Frankly, things are not always as bad as the media makes them sound. Part of the job of the media is making things sound more dramatic so you will listen to their coverage of the stories. And if you look back at many of the 'sure disasters' they have claimed, most were quite the overstatement. Take the Y2K bug for example. Many media reports were advising people to stock food, water and money since no computers were going to work after Y2K and therefore our whole society would collapse. It never happened. Sure, there were a few minor glitches, but most were fixed in no time and life continued on in the year 2000 with little more than a hiccup.

When you consider this, you should consider what else they are blowing out of proportion.

Many are blaming the media for being the cause behind much of the financial problems that the country is believed to be having, from the stock market to the real estate industry, not because the problems are that large, but because they are making them that large.

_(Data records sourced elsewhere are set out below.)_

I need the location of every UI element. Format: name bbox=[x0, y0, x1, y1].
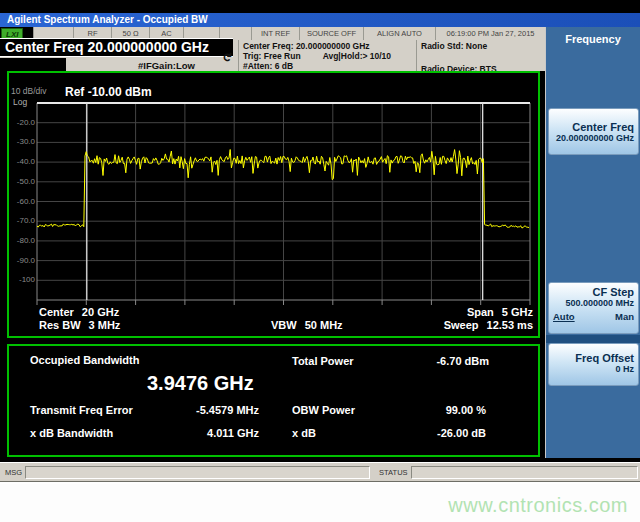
rbw-value: 3 MHz bbox=[89, 319, 121, 331]
total-power-label: Total Power bbox=[292, 355, 354, 367]
status-int-ref: INT REF bbox=[252, 27, 300, 40]
vbw-annotation: VBW50 MHz bbox=[271, 319, 343, 331]
status-align: ALIGN AUTO bbox=[364, 27, 436, 40]
log-scale-label: Log bbox=[13, 97, 27, 107]
center-freq-readout-text: Center Freq 20.000000000 GHz bbox=[5, 39, 209, 55]
status-source: SOURCE OFF bbox=[300, 27, 364, 40]
span-annotation: Span5 GHz bbox=[467, 306, 533, 318]
obw-value: 3.9476 GHz bbox=[147, 372, 254, 395]
info-center-freq: Center Freq: 20.000000000 GHz bbox=[243, 41, 370, 51]
y-axis-tick-label: -20.0 bbox=[11, 118, 35, 127]
message-status-bar: MSG STATUS bbox=[0, 462, 640, 482]
msg-label: MSG bbox=[2, 468, 25, 477]
msg-field bbox=[25, 466, 370, 479]
center-freq-softkey-label: Center Freq bbox=[553, 121, 634, 133]
y-axis-tick-label: -70.0 bbox=[11, 216, 35, 225]
radio-info: Radio Std: None Radio Device: BTS bbox=[421, 41, 541, 74]
results-panel: Occupied Bandwidth 3.9476 GHz Total Powe… bbox=[7, 344, 540, 457]
y-axis-tick-label: -60.0 bbox=[11, 197, 35, 206]
scale-per-div-label: 10 dB/div bbox=[11, 86, 46, 96]
span-label: Span bbox=[467, 306, 494, 318]
window-title: Agilent Spectrum Analyzer - Occupied BW bbox=[7, 14, 208, 25]
watermark-text: www.cntronics.com bbox=[448, 494, 628, 517]
softkey-center-freq[interactable]: Center Freq 20.000000000 GHz bbox=[548, 108, 639, 155]
status-datetime: 06:19:00 PM Jan 27, 2015 bbox=[436, 27, 545, 40]
sweep-annotation: Sweep12.53 ms bbox=[444, 319, 533, 331]
spectrum-display: 10 dB/div Log Ref -10.00 dBm -20.0-30.0-… bbox=[7, 71, 540, 338]
center-freq-annotation: Center20 GHz bbox=[39, 306, 119, 318]
status-label: STATUS bbox=[376, 468, 410, 477]
vbw-value: 50 MHz bbox=[305, 319, 343, 331]
span-value: 5 GHz bbox=[502, 306, 533, 318]
sweep-label: Sweep bbox=[444, 319, 479, 331]
acquisition-info: Center Freq: 20.000000000 GHz Trig: Free… bbox=[243, 41, 413, 71]
freq-offset-softkey-label: Freq Offset bbox=[553, 352, 634, 364]
softkey-menu: Frequency Center Freq 20.000000000 GHz C… bbox=[545, 27, 640, 458]
obw-power-label: OBW Power bbox=[292, 404, 355, 416]
center-freq-readout: Center Freq 20.000000000 GHz bbox=[0, 38, 233, 57]
y-axis-tick-label: -40.0 bbox=[11, 157, 35, 166]
header-divider bbox=[238, 40, 239, 71]
window-titlebar: Agilent Spectrum Analyzer - Occupied BW bbox=[0, 13, 640, 27]
info-avg-hold: Avg|Hold:> 10/10 bbox=[323, 51, 391, 61]
y-axis-tick-label: -100 bbox=[11, 275, 35, 284]
instrument-display: Agilent Spectrum Analyzer - Occupied BW … bbox=[0, 0, 640, 462]
y-axis-tick-label: -30.0 bbox=[11, 137, 35, 146]
spectrum-analyzer-screen: Agilent Spectrum Analyzer - Occupied BW … bbox=[0, 0, 640, 522]
menu-title: Frequency bbox=[546, 27, 640, 45]
cf-step-man-toggle[interactable]: Man bbox=[615, 311, 634, 322]
sweep-value: 12.53 ms bbox=[487, 319, 533, 331]
ref-level-label: Ref -10.00 dBm bbox=[65, 85, 152, 99]
center-freq-softkey-value: 20.000000000 GHz bbox=[553, 133, 634, 143]
cf-step-auto-toggle[interactable]: Auto bbox=[553, 311, 575, 322]
if-gain-label: #IFGain:Low bbox=[138, 60, 195, 71]
header-divider bbox=[416, 40, 417, 71]
annotation-box bbox=[0, 58, 66, 71]
spectrum-chart bbox=[9, 73, 538, 336]
info-radio-std: Radio Std: None bbox=[421, 41, 541, 51]
y-axis-tick-label: -80.0 bbox=[11, 236, 35, 245]
cf-step-softkey-value: 500.000000 MHz bbox=[553, 298, 634, 308]
softkey-separator bbox=[546, 335, 640, 343]
xdb-label: x dB bbox=[292, 427, 316, 439]
softkey-cf-step[interactable]: CF Step 500.000000 MHz Auto Man bbox=[548, 282, 639, 334]
status-field bbox=[411, 466, 638, 479]
obw-label: Occupied Bandwidth bbox=[30, 354, 139, 366]
info-atten: #Atten: 6 dB bbox=[243, 61, 293, 71]
xdb-value: -26.00 dB bbox=[376, 427, 486, 439]
transmit-freq-error-value: -5.4579 MHz bbox=[149, 404, 259, 416]
center-value: 20 GHz bbox=[82, 306, 119, 318]
vbw-label: VBW bbox=[271, 319, 297, 331]
xdb-bandwidth-label: x dB Bandwidth bbox=[30, 427, 113, 439]
freq-offset-softkey-value: 0 Hz bbox=[553, 364, 634, 374]
cf-step-softkey-label: CF Step bbox=[553, 286, 634, 298]
rbw-annotation: Res BW3 MHz bbox=[39, 319, 120, 331]
transmit-freq-error-label: Transmit Freq Error bbox=[30, 404, 133, 416]
page-margin: www.cntronics.com bbox=[0, 484, 640, 522]
info-trig: Trig: Free Run bbox=[243, 51, 301, 61]
xdb-bandwidth-value: 4.011 GHz bbox=[149, 427, 259, 439]
y-axis-tick-label: -90.0 bbox=[11, 256, 35, 265]
center-label: Center bbox=[39, 306, 74, 318]
rbw-label: Res BW bbox=[39, 319, 81, 331]
continuous-sweep-icon: ↻ bbox=[220, 52, 234, 62]
softkey-freq-offset[interactable]: Freq Offset 0 Hz bbox=[548, 343, 639, 386]
y-axis-tick-label: -50.0 bbox=[11, 177, 35, 186]
obw-power-value: 99.00 % bbox=[376, 404, 486, 416]
total-power-value: -6.70 dBm bbox=[379, 355, 489, 367]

So, how do you know what's safe to invest in. Well for one, you never really know what is a safe investment. After all that is why there is risk to investing. But you can be more confident in real estate than many other options. The reason for this is that real estate is not going to completely disappear. Think about it. Even if the price fluctuates, a real estate investment fund will still hold substantial value, even in the worst of economic times. It's not like the land is just going to shrivel up and disappear. No, unlike companies that can close their doors and take all their shareholders funds down the tube with them, real estate will always have value, even in the worst of times.

If investing in real estate is new for you, you're not alone. There are plenty of people who are just making their way into the real estate market and need a little advice to make sure they are making the right trading decisions. This is where comes in to help. is a full service REIT broker that not only can help you manage your portfolio and online trading, but is also chock full of research and educational tools as well as charts, tables and programs that can help you learn about the REITs you are interested in and make sure you go into this in the right state of mind.

There always has to be a first time for everything. In this case, take a page from the book of Donald Trump, "Every day, you'll have opportunities to take chances and to work outside your safety net. Sure, it's a lot easier to stay in your comfort zone. In my case, business suits and real estate. But sometimes you have to take risks. When the risks pay off, that's when you reap the biggest rewards."
What are REITs (Real Estate Investment Trusts)?

If you pride yourself on being an up and coming investor, you should make sure you know all of the investing options that are available to you.

While most people know of trading things like stocks and bonds, they may not know of the deeper levels of those things, such as REITs. REITs are Real Estate Investment Trusts. Essentially this is a company that purchases properties and then becomes a real estate management firm.

How you get involved in these investments is by giving them the funds to make those purchases and run them. Essentially, they will allow a certain number of investors to be a part of the trust (it is usually a limited number for each trust).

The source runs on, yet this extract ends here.